Wednesday, March 25, 2015

the last book I ever read (Linn Ullmann's The Cold Song, excerpt three)

from The Cold Song by Linn Ullmann:

On a threadbare blanket on the threadbare couch lay Jon’s dog, with his relish for the inner organs of beasts and fowls, hence his name, Leopold, after Leopold Bloom; regular dog food was out of the question, he’d rather starve than eat regular dog food. He was a big, black Lab mix with a white patch on his chest and a doleful look in his eyes. Leopold knew that John was never going to finish his book and this worried him. The reason that this worried him—he was, after all, a dog and not a particularly pensive dog—was that Jon had stopped taking him for long walks. Jon was incapable of doing anything until the book was finished—apart, of course, from not writing, not beginning, and not finishing.

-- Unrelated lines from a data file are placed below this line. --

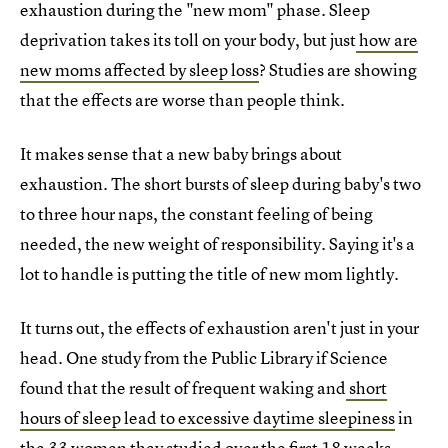
exhaustion during the "new mom" phase. Sleep
deprivation takes its toll on your body, but just
how are
new moms affected by sleep loss
? Studies are showing
that the effects are worse than people think.
It makes sense that a new baby brings about
exhaustion. The short bursts of sleep during baby's two
to three hour naps, the constant feeling of being
needed, the new weight of responsibility. Saying it's a
lot to handle is putting the title of new mom lightly.
It turns out, the effects of exhaustion aren't just in your
head. One study from the Public Library if Science
found that the result of frequent waking and
short
hours of sleep lead to excessive daytime sleepiness
in
the 33 women they studied over the first 18 weeks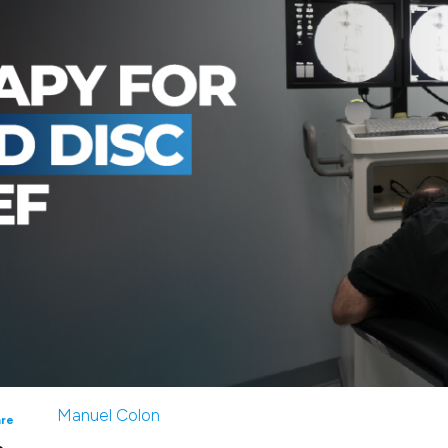
Manuel Colon
are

What Jon Dreyer said to himself and also to Leopold was that once the summer was over and the book was finished, everything would return to normal and then they could go for long walks. It was still possible to finish it this summer. It was only the end of June. If he wrote ten pages a day, he would have sixty new pages every week—he’d take Sunday off and spend quality time with his children—which meant that he would have about three hundred pages by the end of August. Three hundred pages was a book. It had worked before, it could work again. Ten pages a day starting tomorrow. So day after day Jon sat at his laptop intending to write, either that or he lay on the floor next to his dog and tried to sleep, or he gazed out the window, or he read newspapers online and wrote text messages to women who might or might not reply, and after a lot of all that he ate peanuts and drank beer.